SF can emerge as a nationwide example of fighting inequality 

There were two clear messages in President Barack Obama’s State of the Union address Tuesday: The nation must battle growing economic inequality, and the people should not sit back and wait for lawmakers in Washington, D.C., to do anything about it.

The partisan gridlock embroiling the Beltway political scene has made any reasonable discussion about economic inequality difficult at the nationwide level, though Obama signaled that it is important to him through an executive order of raising the minimum wage for federal contractors.

With a paralyzed federal government, it is time for cities, including San Francisco, to take a leading role in fighting inequality in America — a discussion that has started, but that needs a bigger boost.

Mayor Ed Lee has signaled a willingness to put before voters a measure that would, if passed, increase the minimum wage in The City beyond the current $10.74 per hour, which is already one of the highest in the nation. Lee has rightly acknowledged that the minimum wage here is high yet still not enough to live on.
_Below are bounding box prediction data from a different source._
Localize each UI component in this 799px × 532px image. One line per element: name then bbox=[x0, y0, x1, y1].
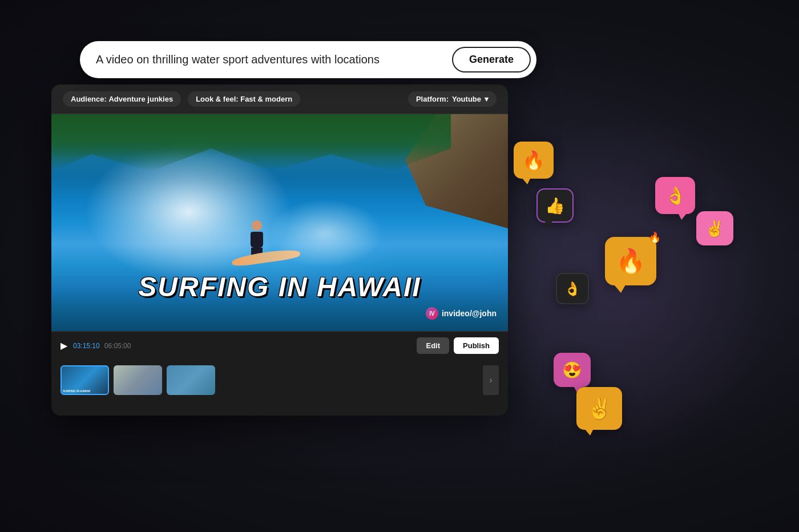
reaction-ok-dark-bubble: 👌 bbox=[556, 273, 589, 304]
thumbnail-3[interactable] bbox=[167, 365, 215, 395]
reaction-fire-large-bubble: 🔥 🔥 bbox=[605, 237, 656, 285]
thumbnail-2[interactable] bbox=[114, 365, 162, 395]
toolbar: Audience: Adventure junkies Look & feel:… bbox=[51, 84, 508, 114]
audience-pill[interactable]: Audience: Adventure junkies bbox=[63, 91, 181, 107]
platform-value: Youtube bbox=[452, 95, 481, 103]
platform-pill[interactable]: Platform: Youtube ▾ bbox=[408, 91, 497, 107]
search-input[interactable] bbox=[96, 53, 452, 66]
reaction-ok-pink-bubble: 👌 bbox=[655, 177, 695, 214]
video-area: SURFING IN HAWAII IV invideo/@john bbox=[51, 114, 508, 331]
surfer-body bbox=[249, 220, 265, 255]
platform-label: Platform: bbox=[416, 95, 449, 103]
thumbnails-strip: › bbox=[51, 360, 508, 401]
reaction-smile-bubble: 😍 bbox=[554, 353, 591, 387]
reaction-peace-pink-bubble: ✌️ bbox=[696, 211, 733, 245]
audience-label: Audience: bbox=[71, 95, 107, 103]
surfer-torso bbox=[251, 232, 263, 248]
surfer-figure bbox=[243, 194, 289, 263]
thumbnails-next-button[interactable]: › bbox=[483, 365, 499, 395]
controls-bar: ▶ 03:15:10 06:05:00 Edit Publish bbox=[51, 331, 508, 360]
total-time: 06:05:00 bbox=[104, 342, 131, 350]
play-button[interactable]: ▶ bbox=[60, 340, 67, 351]
reaction-thumbsup-bubble: 👍 bbox=[536, 188, 574, 223]
current-time: 03:15:10 bbox=[73, 342, 100, 350]
look-feel-label: Look & feel: bbox=[196, 95, 238, 103]
thumbnail-1[interactable] bbox=[60, 365, 109, 395]
watermark-logo-icon: IV bbox=[426, 307, 438, 320]
audience-value: Adventure junkies bbox=[108, 95, 173, 103]
look-feel-value: Fast & modern bbox=[240, 95, 292, 103]
reaction-fire-bubble-1: 🔥 bbox=[514, 142, 554, 179]
surfer-head bbox=[252, 220, 262, 231]
watermark-text: invideo/@john bbox=[442, 309, 497, 318]
publish-button[interactable]: Publish bbox=[454, 337, 499, 354]
video-title-text: SURFING IN HAWAII bbox=[51, 271, 508, 303]
edit-button[interactable]: Edit bbox=[417, 337, 449, 354]
generate-button[interactable]: Generate bbox=[452, 47, 531, 72]
chevron-down-icon: ▾ bbox=[485, 95, 489, 103]
search-bar-container: Generate bbox=[80, 41, 536, 78]
look-feel-pill[interactable]: Look & feel: Fast & modern bbox=[188, 91, 300, 107]
reaction-peace-gold-bubble: ✌️ bbox=[576, 387, 622, 430]
video-watermark: IV invideo/@john bbox=[426, 307, 497, 320]
fire-small-overlay-icon: 🔥 bbox=[648, 231, 661, 244]
video-title-overlay: SURFING IN HAWAII bbox=[51, 271, 508, 303]
app-window: Audience: Adventure junkies Look & feel:… bbox=[51, 84, 508, 416]
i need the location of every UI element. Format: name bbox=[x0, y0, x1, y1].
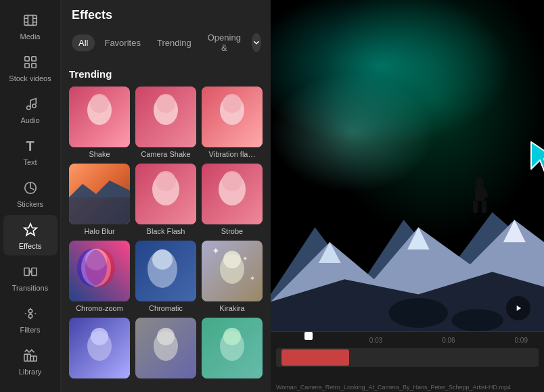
sidebar-item-filters[interactable]: Filters bbox=[3, 299, 58, 339]
svg-point-69 bbox=[389, 297, 448, 327]
effect-name-black-flash: Black Flash bbox=[135, 227, 196, 235]
effect-item-black-flash[interactable]: Black Flash bbox=[135, 164, 196, 235]
music-icon bbox=[21, 95, 40, 114]
sidebar-item-audio[interactable]: Audio bbox=[3, 89, 58, 130]
sidebar-label-media: Media bbox=[20, 32, 41, 41]
timeline-tracks bbox=[271, 348, 544, 383]
svg-text:✦: ✦ bbox=[249, 274, 256, 283]
playhead-head bbox=[304, 332, 313, 340]
sidebar-item-text[interactable]: T Text bbox=[3, 131, 58, 172]
svg-rect-9 bbox=[24, 64, 28, 68]
sidebar-item-stock-videos[interactable]: Stock videos bbox=[3, 47, 58, 88]
time-mark-3: 0:09 bbox=[515, 337, 528, 344]
svg-text:✦: ✦ bbox=[212, 245, 220, 256]
effect-name-strobe: Strobe bbox=[202, 227, 263, 235]
stickers-icon bbox=[21, 178, 40, 197]
effect-thumb-blackflash bbox=[135, 164, 196, 224]
timeline-filename: Woman_Camera_Retro_Looking_At_Camera_By_… bbox=[271, 383, 544, 392]
svg-rect-8 bbox=[31, 57, 35, 61]
library-icon bbox=[21, 346, 40, 365]
effects-grid: Shake Camera Shake bbox=[69, 87, 263, 381]
sidebar-label-text: Text bbox=[23, 158, 37, 166]
text-icon: T bbox=[21, 137, 40, 155]
effect-item-shake[interactable]: Shake bbox=[69, 87, 130, 158]
tab-trending[interactable]: Trending bbox=[150, 34, 198, 51]
transitions-icon bbox=[21, 262, 40, 281]
effect-thumb-row4a bbox=[69, 318, 130, 378]
svg-marker-14 bbox=[24, 224, 36, 235]
effects-icon bbox=[21, 220, 40, 239]
effect-item-row4a[interactable] bbox=[69, 318, 130, 381]
panel-title: Effects bbox=[72, 8, 260, 22]
tab-all[interactable]: All bbox=[72, 34, 95, 51]
effect-item-chromatic[interactable]: Chromatic bbox=[135, 241, 196, 312]
sidebar-item-effects[interactable]: Effects bbox=[3, 215, 58, 255]
svg-point-58 bbox=[157, 328, 175, 345]
section-title-trending: Trending bbox=[69, 68, 263, 80]
effect-item-kirakira[interactable]: ✦ ✦ ✦ Kirakira bbox=[202, 241, 263, 312]
sidebar-item-stickers[interactable]: Stickers bbox=[3, 173, 58, 214]
svg-point-71 bbox=[476, 177, 484, 187]
effect-name-halo-blur: Halo Blur bbox=[69, 227, 130, 235]
svg-marker-62 bbox=[531, 142, 544, 174]
effect-thumb-chromatic bbox=[135, 241, 196, 301]
sidebar-label-library: Library bbox=[19, 368, 42, 376]
svg-point-12 bbox=[32, 104, 36, 108]
effect-item-strobe[interactable]: Strobe bbox=[202, 164, 263, 235]
sidebar-label-audio: Audio bbox=[20, 116, 39, 124]
sidebar-item-media[interactable]: Media bbox=[3, 5, 58, 46]
svg-rect-10 bbox=[31, 64, 35, 68]
svg-point-55 bbox=[91, 328, 108, 345]
cursor-arrow bbox=[528, 139, 544, 179]
timeline: 0:03 0:06 0:09 Woman_Camera_Retro_Lookin… bbox=[271, 331, 544, 392]
effect-thumb-vibration bbox=[202, 87, 263, 147]
filters-icon bbox=[21, 304, 40, 323]
right-area: 0:03 0:06 0:09 Woman_Camera_Retro_Lookin… bbox=[271, 0, 544, 392]
sidebar-label-effects: Effects bbox=[19, 242, 41, 250]
mountains bbox=[271, 182, 544, 332]
svg-rect-73 bbox=[473, 201, 478, 213]
play-button[interactable] bbox=[506, 296, 530, 320]
effect-thumb-haloblur bbox=[69, 164, 130, 224]
svg-point-70 bbox=[452, 309, 503, 331]
svg-rect-31 bbox=[69, 197, 130, 224]
svg-rect-15 bbox=[24, 268, 28, 276]
effect-thumb-chromozoom bbox=[69, 241, 130, 301]
timeline-playhead bbox=[304, 332, 313, 341]
svg-point-29 bbox=[223, 94, 242, 113]
effect-item-camera-shake[interactable]: Camera Shake bbox=[135, 87, 196, 158]
effect-item-row4c[interactable] bbox=[202, 318, 263, 381]
svg-point-26 bbox=[156, 94, 175, 113]
filter-tabs: All Favorites Trending Opening & bbox=[72, 29, 260, 56]
tab-opening[interactable]: Opening & bbox=[201, 29, 248, 56]
video-track[interactable] bbox=[276, 348, 539, 367]
effect-item-row4b[interactable] bbox=[135, 318, 196, 381]
film-icon bbox=[21, 11, 40, 30]
video-clip[interactable] bbox=[281, 349, 349, 366]
video-preview bbox=[271, 0, 544, 331]
sidebar-item-library[interactable]: Library bbox=[3, 341, 58, 381]
effect-item-chromo-zoom[interactable]: Chromo-zoom bbox=[69, 241, 130, 312]
sidebar-item-transitions[interactable]: Transitions bbox=[3, 257, 58, 297]
svg-point-23 bbox=[90, 94, 109, 113]
effect-thumb-strobe bbox=[202, 164, 263, 224]
tab-more-button[interactable] bbox=[252, 33, 261, 52]
svg-marker-76 bbox=[517, 305, 521, 311]
effect-name-kirakira: Kirakira bbox=[202, 304, 263, 312]
effect-name-vibration: Vibration fla… bbox=[202, 150, 263, 158]
effect-item-vibration[interactable]: Vibration fla… bbox=[202, 87, 263, 158]
time-mark-2: 0:06 bbox=[442, 337, 455, 344]
svg-rect-0 bbox=[24, 16, 36, 26]
effect-name-chromatic: Chromatic bbox=[135, 304, 196, 312]
svg-point-35 bbox=[156, 171, 176, 191]
svg-point-11 bbox=[26, 106, 30, 110]
effect-thumb-shake bbox=[69, 87, 130, 147]
sidebar-label-filters: Filters bbox=[20, 326, 41, 334]
effect-thumb-camerashake bbox=[135, 87, 196, 147]
effect-item-halo-blur[interactable]: Halo Blur bbox=[69, 164, 130, 235]
svg-rect-7 bbox=[24, 57, 28, 61]
svg-point-61 bbox=[223, 328, 241, 345]
effect-thumb-row4c bbox=[202, 318, 263, 378]
effect-name-shake: Shake bbox=[69, 150, 130, 158]
tab-favorites[interactable]: Favorites bbox=[97, 34, 147, 51]
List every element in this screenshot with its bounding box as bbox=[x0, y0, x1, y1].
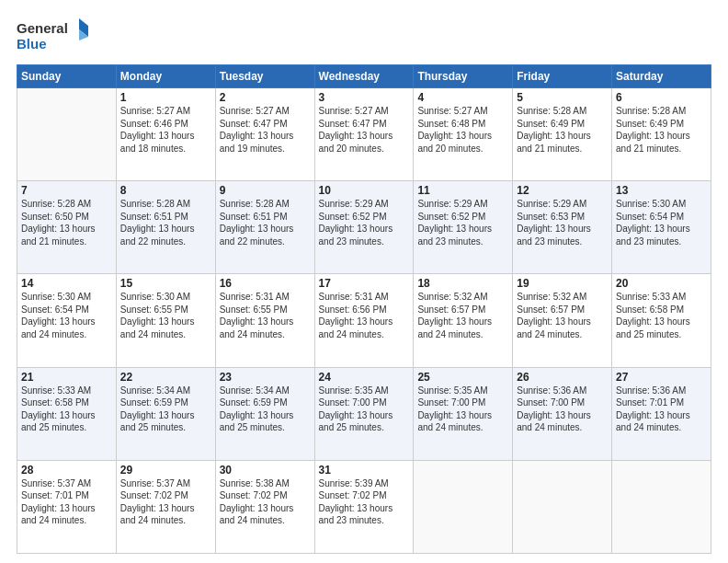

For San Francisco to truly be a leader in fighting inequality, it will be important for all parties involved to weigh in, making sure that the proposed wage increase put before voters is a livable wage and not a token increase that will still leave workers struggling.

And as The City is talking about wages, there should be a discussion about closing the pay gap between women and men. Nationwide, women earn just 77 cents for every dollar men earn. In San Francisco, women are paid 84 cents for every dollar men earn. Every San Francisco agency, task force and business should double down on work toward heeding Obama’s call to end the gender inequality. “It’s time to do away with workplace policies that belong in a ‘Mad Men’ episode,” Obama said during Tuesday’s speech.

The message in Obama’s speech rang clear: It is time to bolster the whole of the workforce in America through macro policy changes and micro changes. While Washington politicians bicker about who caused the inequality, cities such as San Francisco and states can start doing things to bring about real change.